Information shown:
========================================================================

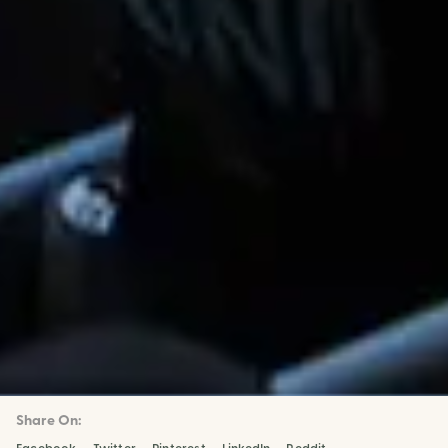
Share On:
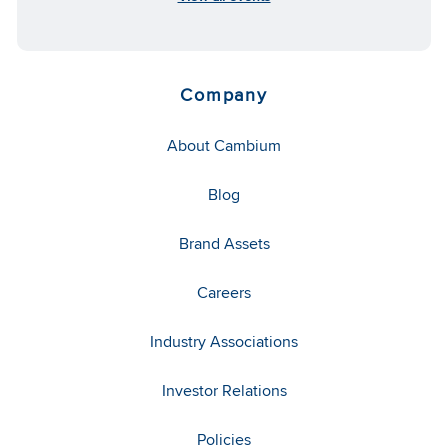
Company
About Cambium
Blog
Brand Assets
Careers
Industry Associations
Investor Relations
Policies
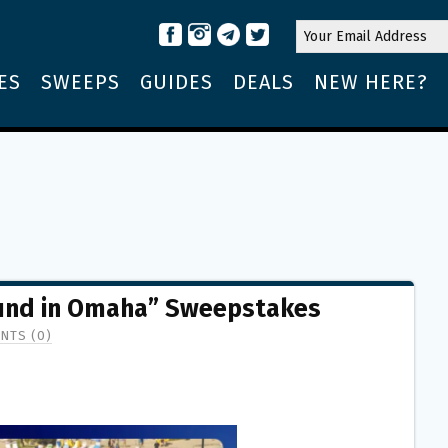
ES
SWEEPS
GUIDES
DEALS
NEW HERE?
ound in Omaha” Sweepstakes
NTS (0)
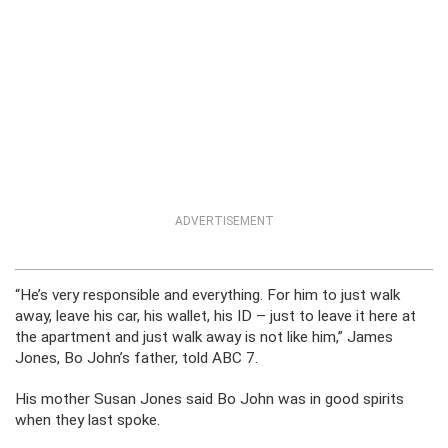
ADVERTISEMENT
“He’s very responsible and everything. For him to just walk
away, leave his car, his wallet, his ID – just to leave it here at
the apartment and just walk away is not like him,” James
Jones, Bo John’s father, told ABC 7.
His mother Susan Jones said Bo John was in good spirits
when they last spoke.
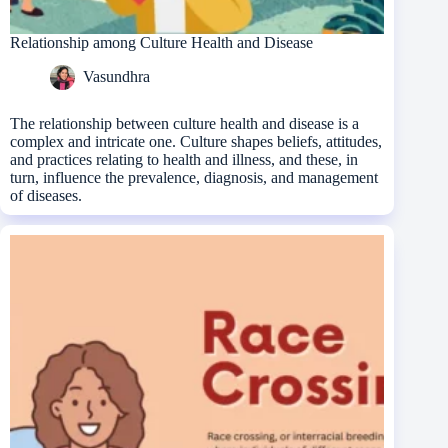
Relationship among Culture Health and Disease
Vasundhra
The relationship between culture health and disease is a
complex and intricate one. Culture shapes beliefs, attitudes,
and practices relating to health and illness, and these, in
turn, influence the prevalence, diagnosis, and management
of diseases.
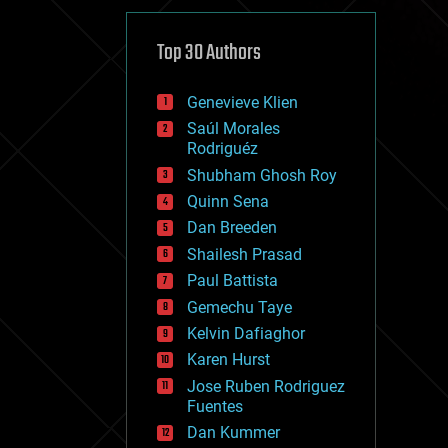
cybercrime/malcode
cyborgs
defense
Top 30 Authors
disruptive technology
driverless cars
Genevieve Klien
drones
economics
Saúl Morales
education
Rodriguéz
electronics
Shubham Ghosh Roy
employment
Quinn Sena
encryption
energy
Dan Breeden
engineering
Shailesh Prasad
entertainment
Paul Battista
environmental
ethics
Gemechu Taye
events
Kelvin Dafiaghor
evolution
Karen Hurst
existential risks
exoskeleton
Jose Ruben Rodriguez
finance
Fuentes
first contact
Dan Kummer
food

========================================================================

Assigned task:
With the images removed, give back every entry exactly as shown.

Task output:
Share On:
Company
About Cambium
Blog
Brand Assets
Careers
Industry Associations
Investor Relations
Policies
ES
SWEEPS
GUIDES
DEALS
NEW HERE?
ound in Omaha” Sweepstakes
NTS (0)
ADVERTISEMENT
“He’s very responsible and everything. For him to just walk
away, leave his car, his wallet, his ID – just to leave it here at
the apartment and just walk away is not like him,” James
Jones, Bo John’s father, told ABC 7.
His mother Susan Jones said Bo John was in good spirits
when they last spoke.
Relationship among Culture Health and Disease
Vasundhra
The relationship between culture health and disease is a
complex and intricate one. Culture shapes beliefs, attitudes,
and practices relating to health and illness, and these, in
turn, influence the prevalence, diagnosis, and management
of diseases.
cybercrime/malcode
cyborgs
defense
Top 30 Authors
disruptive technology
driverless cars
Genevieve Klien
drones
economics
Saúl Morales
education
Rodriguéz
electronics
Shubham Ghosh Roy
employment
Quinn Sena
encryption
energy
Dan Breeden
engineering
Shailesh Prasad
entertainment
Paul Battista
environmental
ethics
Gemechu Taye
events
Kelvin Dafiaghor
evolution
Karen Hurst
existential risks
exoskeleton
Jose Ruben Rodriguez
finance
Fuentes
first contact
Dan Kummer
food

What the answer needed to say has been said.